◆ Exercise description:
The goal here is an exact copy of the entries below, without their pictures.

◆ Records to use:
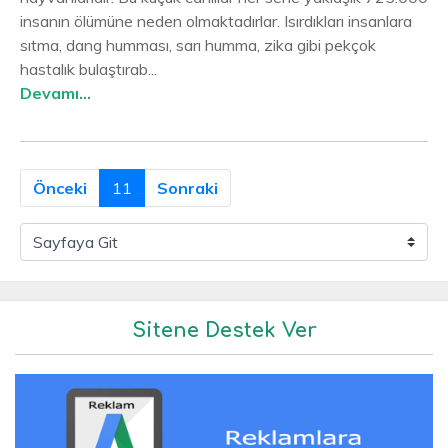
insanın ölümüne neden olmaktadırlar. Isırdıkları insanlara
sıtma, dang humması, sarı humma, zika gibi pekçok
hastalık bulaştırab...
Devamı...
Önceki
11
Sonraki
Sitene Destek Ver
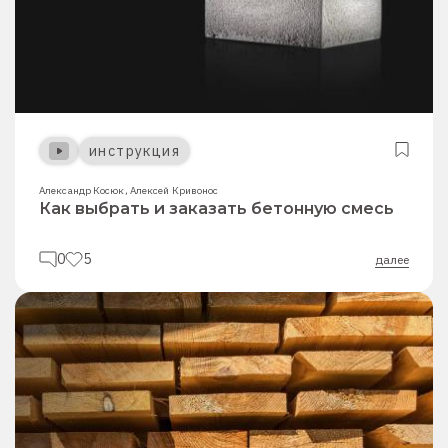
инструкция
Александр Косюк
,
Алексей Кривонос
Как выбрать и заказать бетонную смесь
0
5
далее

◆ Exercise result:
insanın ölümüne neden olmaktadırlar. Isırdıkları insanlara
sıtma, dang humması, sarı humma, zika gibi pekçok
hastalık bulaştırab...
Devamı...
Önceki
11
Sonraki
Sitene Destek Ver
инструкция
Александр Косюк
,
Алексей Кривонос
Как выбрать и заказать бетонную смесь
0
5
далее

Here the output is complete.